## Imports

In [2]:
import torch
import torch.nn as nn
import torch.nn.functional as F
import torch.optim as optim
import torchvision.models as m
from torch.utils.data import DataLoader
from transforms import *
from torchvision.transforms import Compose
from torchsummary import summary
from repeat_image_dataset import RepeatImageDataset
from text_preprocessing import *

print(f'PyTorch version: {torch.__version__}')
print("GPU found :)" if torch.cuda.is_available() else "No GPU :(")

# Device configuration
device = torch.device('cuda' if torch.cuda.is_available() else 'cpu')
#device='cpu'

PyTorch version: 1.7.1
GPU found :)


In [2]:
IMAGE_SIZE = 224
EMBEDDING_SIZE = 512
CONTEXT_SIZE = 4
train_annotations_file = './flickr8k/annotations/annotations_image_id_train.csv'
test_annotations_file = './flickr8k/annotations/annotations_image_id_test.csv'

## Datas section

In [3]:
# Init text preprocessing class
tp = TextPreprocessor(train_annotations_file, sep=';')

In [4]:
transforms = Compose([Rescale(256), 
                      RandomCrop(IMAGE_SIZE), 
                      ToTensor(), Normalize(),
                      OneHotEncode(tp)])

train_repeat_dataset = RepeatImageDataset('./flickr8k/images/train/', train_annotations_file, transform=transforms)

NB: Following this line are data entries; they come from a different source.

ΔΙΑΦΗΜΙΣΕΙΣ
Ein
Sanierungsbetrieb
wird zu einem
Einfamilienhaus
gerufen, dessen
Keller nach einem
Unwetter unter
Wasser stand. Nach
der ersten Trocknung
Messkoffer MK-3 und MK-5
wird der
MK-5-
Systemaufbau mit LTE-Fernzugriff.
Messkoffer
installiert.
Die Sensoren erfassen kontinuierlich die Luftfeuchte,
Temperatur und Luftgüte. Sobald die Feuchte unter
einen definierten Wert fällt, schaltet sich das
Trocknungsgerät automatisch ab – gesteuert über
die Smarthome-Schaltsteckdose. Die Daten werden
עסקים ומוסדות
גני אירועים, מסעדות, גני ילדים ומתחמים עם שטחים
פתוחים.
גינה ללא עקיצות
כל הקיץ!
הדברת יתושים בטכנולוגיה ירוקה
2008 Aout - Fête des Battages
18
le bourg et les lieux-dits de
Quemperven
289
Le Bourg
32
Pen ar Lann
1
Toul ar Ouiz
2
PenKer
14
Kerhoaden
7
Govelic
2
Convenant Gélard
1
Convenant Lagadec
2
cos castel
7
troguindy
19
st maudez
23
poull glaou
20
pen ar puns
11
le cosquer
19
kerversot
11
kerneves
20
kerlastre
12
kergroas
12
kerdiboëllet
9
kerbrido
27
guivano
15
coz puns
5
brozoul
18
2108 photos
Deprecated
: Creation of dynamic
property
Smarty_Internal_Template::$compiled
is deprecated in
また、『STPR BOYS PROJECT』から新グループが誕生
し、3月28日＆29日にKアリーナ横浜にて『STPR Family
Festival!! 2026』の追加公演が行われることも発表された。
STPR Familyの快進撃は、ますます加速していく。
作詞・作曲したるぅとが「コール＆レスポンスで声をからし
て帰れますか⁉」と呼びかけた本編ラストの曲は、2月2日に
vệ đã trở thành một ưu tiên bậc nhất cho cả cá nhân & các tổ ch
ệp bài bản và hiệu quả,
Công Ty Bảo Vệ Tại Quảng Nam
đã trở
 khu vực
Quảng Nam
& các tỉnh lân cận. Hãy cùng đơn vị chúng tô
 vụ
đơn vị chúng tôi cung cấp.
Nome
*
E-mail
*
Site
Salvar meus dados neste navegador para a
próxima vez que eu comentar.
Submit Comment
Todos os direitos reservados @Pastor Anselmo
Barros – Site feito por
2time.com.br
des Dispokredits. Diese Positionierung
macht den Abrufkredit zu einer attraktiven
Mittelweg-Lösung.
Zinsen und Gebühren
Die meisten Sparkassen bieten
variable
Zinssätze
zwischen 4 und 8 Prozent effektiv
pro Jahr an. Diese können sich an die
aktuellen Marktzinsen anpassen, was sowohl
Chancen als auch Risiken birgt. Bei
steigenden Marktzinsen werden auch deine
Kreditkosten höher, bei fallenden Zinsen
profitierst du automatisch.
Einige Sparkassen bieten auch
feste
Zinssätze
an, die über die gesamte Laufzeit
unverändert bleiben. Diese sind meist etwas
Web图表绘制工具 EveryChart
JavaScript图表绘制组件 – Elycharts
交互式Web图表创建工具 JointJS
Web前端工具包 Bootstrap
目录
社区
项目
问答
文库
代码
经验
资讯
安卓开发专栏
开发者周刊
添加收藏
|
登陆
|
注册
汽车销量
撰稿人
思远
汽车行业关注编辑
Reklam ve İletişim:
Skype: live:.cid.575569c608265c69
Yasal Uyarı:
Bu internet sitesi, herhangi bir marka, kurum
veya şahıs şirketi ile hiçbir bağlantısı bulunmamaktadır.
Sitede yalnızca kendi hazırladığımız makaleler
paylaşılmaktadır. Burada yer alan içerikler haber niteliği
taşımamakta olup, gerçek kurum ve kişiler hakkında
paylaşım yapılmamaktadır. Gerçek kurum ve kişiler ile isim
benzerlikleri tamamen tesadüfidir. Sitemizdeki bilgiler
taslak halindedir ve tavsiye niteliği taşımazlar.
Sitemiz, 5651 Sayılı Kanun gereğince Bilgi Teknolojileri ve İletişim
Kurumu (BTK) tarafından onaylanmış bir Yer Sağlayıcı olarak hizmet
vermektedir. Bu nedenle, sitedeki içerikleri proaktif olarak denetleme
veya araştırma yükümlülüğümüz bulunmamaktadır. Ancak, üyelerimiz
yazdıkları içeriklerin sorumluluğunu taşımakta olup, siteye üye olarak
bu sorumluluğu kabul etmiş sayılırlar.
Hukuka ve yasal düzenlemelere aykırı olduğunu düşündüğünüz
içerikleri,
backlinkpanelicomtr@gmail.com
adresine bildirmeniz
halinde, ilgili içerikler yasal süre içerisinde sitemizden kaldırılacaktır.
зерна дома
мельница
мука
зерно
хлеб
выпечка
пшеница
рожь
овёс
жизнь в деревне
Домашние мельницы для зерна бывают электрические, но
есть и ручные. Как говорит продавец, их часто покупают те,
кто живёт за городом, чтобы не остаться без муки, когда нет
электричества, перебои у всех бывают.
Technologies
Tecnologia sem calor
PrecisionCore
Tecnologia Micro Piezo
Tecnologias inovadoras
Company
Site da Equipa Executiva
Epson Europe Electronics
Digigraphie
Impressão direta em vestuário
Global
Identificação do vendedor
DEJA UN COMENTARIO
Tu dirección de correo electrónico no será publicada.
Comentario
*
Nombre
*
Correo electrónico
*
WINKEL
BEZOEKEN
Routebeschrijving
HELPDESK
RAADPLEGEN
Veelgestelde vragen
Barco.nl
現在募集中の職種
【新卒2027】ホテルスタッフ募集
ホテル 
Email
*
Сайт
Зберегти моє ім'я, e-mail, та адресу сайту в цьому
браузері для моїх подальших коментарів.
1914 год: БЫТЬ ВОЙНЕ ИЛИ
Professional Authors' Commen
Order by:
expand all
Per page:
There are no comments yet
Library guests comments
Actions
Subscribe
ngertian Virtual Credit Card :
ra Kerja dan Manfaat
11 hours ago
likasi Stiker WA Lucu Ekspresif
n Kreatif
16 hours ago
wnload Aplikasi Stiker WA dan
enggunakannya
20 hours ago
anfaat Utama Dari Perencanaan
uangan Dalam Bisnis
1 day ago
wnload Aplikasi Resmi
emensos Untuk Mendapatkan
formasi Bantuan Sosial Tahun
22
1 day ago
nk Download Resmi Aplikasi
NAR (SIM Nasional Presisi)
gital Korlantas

print(f'Repeat dataset size: {len(train_repeat_dataset)}')

Repeat dataset size: 30000


In [5]:
batch_size = 1

# Build data loaders
train_repeat_loader = DataLoader(train_repeat_dataset, batch_size=batch_size)

## Model section

In [6]:
# retrieve pretrained model for features extraction
base_cnn = m.resnet18(pretrained=True)
#base_cnn

In [7]:
# Keep only the feature extraction layers of the model
cnn = nn.Sequential(*(list(base_cnn.children())[:-1])).to(device, dtype=torch.float)
#summary(cnn, (3, IMAGE_SIZE, IMAGE_SIZE))

## Build LSTM + Embedding

In [8]:
vocab_size = tp.vocab_size
print(vocab_size)

# RNN with LSTM of  layer
class LSTMCaptioning(nn.Module):
    
    def __init__(self, input_size, hidden_size, output_size):
        super(LSTMCaptioning, self).__init__()
        self.lstm = nn.LSTM(input_size, hidden_size)
        self.hidden2out = nn.Linear(hidden_size, output_size)
        
    def forward(self, x, previous_state):
         
        # Get hidden states for each t (out) , and latest one (h = (ht, ct))
        lstm_out, (hn, cn) = self.lstm(x, previous_state)
        
        # Convert output of rnn to output targeted size
        out = self.hidden2out(lstm_out.view(1, -1))
        
        # Compute probability distribution over all words for this t
        pt = F.log_softmax(out, dim=1)
                           
        return (hn, cn), pt

# Need to copy class here to load trained Ngram model    
class NGram(nn.Module):

    def __init__(self, vocab_size, embedding_dim, context_size):
        super(NGram, self).__init__()
        
        self.embeddings = nn.Embedding(vocab_size, embedding_dim)
        self.linear1 = nn.Linear(context_size * embedding_dim, 128)
        self.linear2 = nn.Linear(128, vocab_size)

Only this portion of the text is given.